A new piece of research published in the Proceedings of the National Academy of Sciences (PNAS) on mangrove forests has prompted a number of media outlets to make palm oil the story.
Headlines have appeared on the BBC declaring a ‘Rice and palm oil risk to mangroves’. The stories claim that rice and oil palm development is responsible for 38 per cent of mangrove deforestation.
But what are the facts?
A close look at the data presented by the researchers presents a picture that is completely different to the headlines. And there are a number of points raised by the researchers that completely contradict the headlines.
The first is that the total amount of mangrove deforestation across Southeast Asia is relatively small – approximately 2 per cent over a 12-year period.
The second is that the major threat to mangrove forests is aquaculture, responsible for around 30 per cent of mangrove deforestation across the region. This is followed by rice (21 percent), then oil palm (17 per cent). In other words, oil palm is a distant third.
The third point is that oil palm deforestation has been decreasing in Malaysia. It is now at lower levels than it was in 2007.
These key facts were ignored or downplayed in the BBC reporting.
There are three other points that are significant, that are not raised in the research.
The first is that mangrove areas are in themselves not well suited to oil palm plantations. Inundation by brackish water requires the establishment of bunds by farmers. It is generally the case that those undertaking plantation on mangrove forest are doing so illegally.
Second, approximately 85 per cent of mangrove areas in Malaysia have been gazetted for conservation or protection.

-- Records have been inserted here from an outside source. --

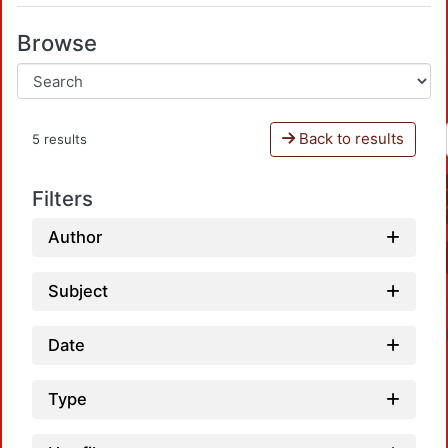
Browse
Back to results
5 results
Filters
Author
Subject
Date
Type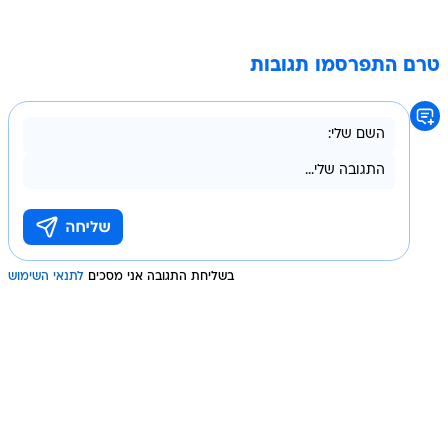
טרם התפרסמו תגובות
בשליחת התגובה אני מסכים
לתנאי השימוש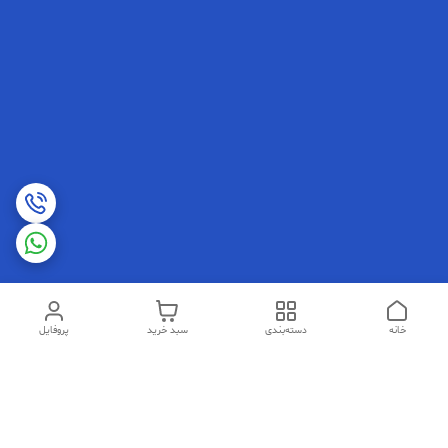
خانه
دسته‌بندی
سبد خرید
پروفایل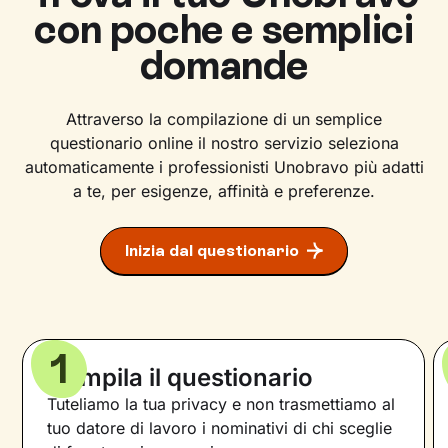
con poche e semplici
domande
Attraverso la compilazione di un semplice
questionario online il nostro servizio seleziona
automaticamente i professionisti Unobravo più adatti
a te, per esigenze, affinità e preferenze.
Inizia dal questionario
1
Compila il questionario
Tuteliamo la tua privacy e non trasmettiamo al
tuo datore di lavoro i nominativi di chi sceglie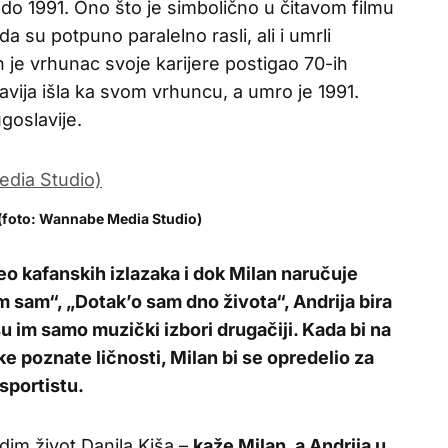
do 1991. Ono što je simbolično u čitavom filmu
da su potpuno paralelno rasli, ali i umrli
 je vrhunac svoje karijere postigao 70-ih
avija išla ka svom vrhuncu, a umro je 1991.
goslavije.
 (foto: Wannabe Media Studio)
o kafanskih izlazaka i dok Milan naručuje
m sam“, „Dotak’o sam dno života“, Andrija bira
su im samo muzički izbori drugačiji. Kada bi na
e poznate ličnosti, Milan bi se opredelio za
sportistu.
dim život Danila Kiša –
kaže Milan, a Andrija u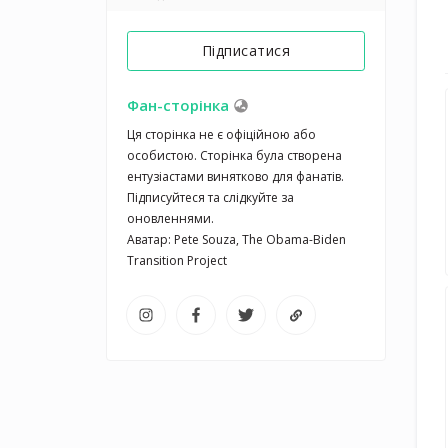
Підписатися
Фан-сторінка
Ця сторінка не є офіційною або 
особистою. Сторінка була створена 
ентузіастами винятково для фанатів. 
Підписуйтеся та слідкуйте за 
оновленнями.

Аватар: Pete Souza, The Obama-Biden 
Transition Project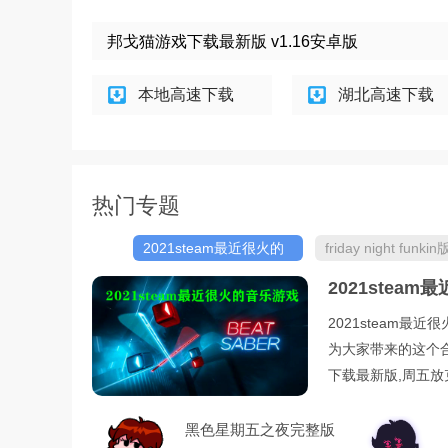
邦戈猫游戏下载最新版 v1.16安卓版
本地高速下载
湖北高速下载
热门专题
2021steam最近很火的
friday night funki
音乐游戏
大全
2021stea
2021steam最
为大家带来的这个合集里
下载最新版,周五
黑色星期五之夜完整版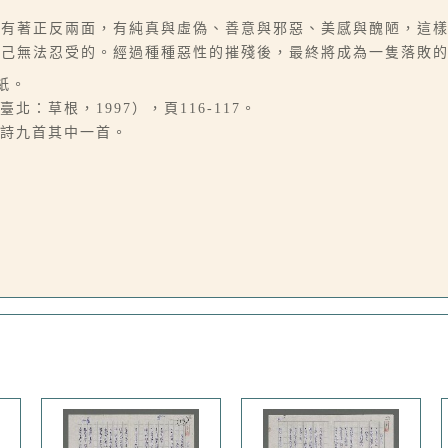
中有著正反兩面，有純真與虛偽、善意與邪惡、美感與醜陋，這
自己無法忍受的。經過種種惡性的摧殘後，最終將成為一隻落敗
紙。
：草根，1997），頁116-117。
事詩九首其中一首。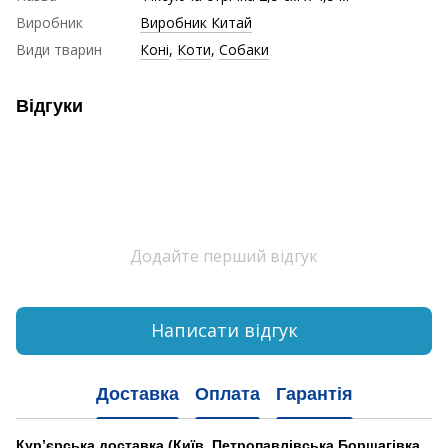
Виробник
Виробник Китай
Види тварин
Коні
,
Коти
,
Собаки
Відгуки
Додайте перший відгук
Написати відгук
Доставка
Оплата
Гарантія
Кур’єрська доставка
(Київ, Петропавлівська Борщагівка,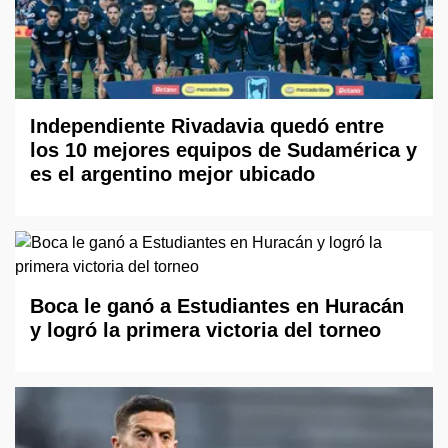
Independiente Rivadavia quedó entre
los 10 mejores equipos de Sudamérica y
es el argentino mejor ubicado
Boca le ganó a Estudiantes en Huracán
y logró la primera victoria del torneo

Third, Malaysia is undertaking a number of programs and projects to restore peatlands that have been degraded in the past. The current projects involve a number of private-sector companies that are contributing both expertise and financial resources.
Despite this, the research and the media coverage have made palm oil the focus. More than that, it has generalised across regions. So, while Malaysia’s mangrove deforestation is declining, Indonesia’s is increasing and is roughly double that of Malaysia.
Further, the main drivers across the entire region are the establishment of aquaculture and for rice production. Both are vital contributors to national economies and overall development. All three leading drivers – aquaculture, rice and oil palm – are for food production. So, more than two-thirds of mangrove deforestation is for food production.
One of the most significant studies of deforestation over recent years was by Geist and Lambin; it separated proximate and underlying causes of deforestation. For example, smallholder agriculture may be a proximate driver of deforestation, but the underlying driver might be poverty.
But underlying drivers aren’t mentioned in either the media coverage or even the journal article itself.
A story that stated that impoverished populations were cutting down trees to grow rice may have been more accurate, but it would have been less likely to gain attention, particularly on an outlet such as the BBC.
Even worse, it appears the media coverage simply chose to include palm oil in its coverage simply because it is the bête noire of Western environmentalists. There are simply fewer sensationalist headlines in fish and rice than there are in palm oil.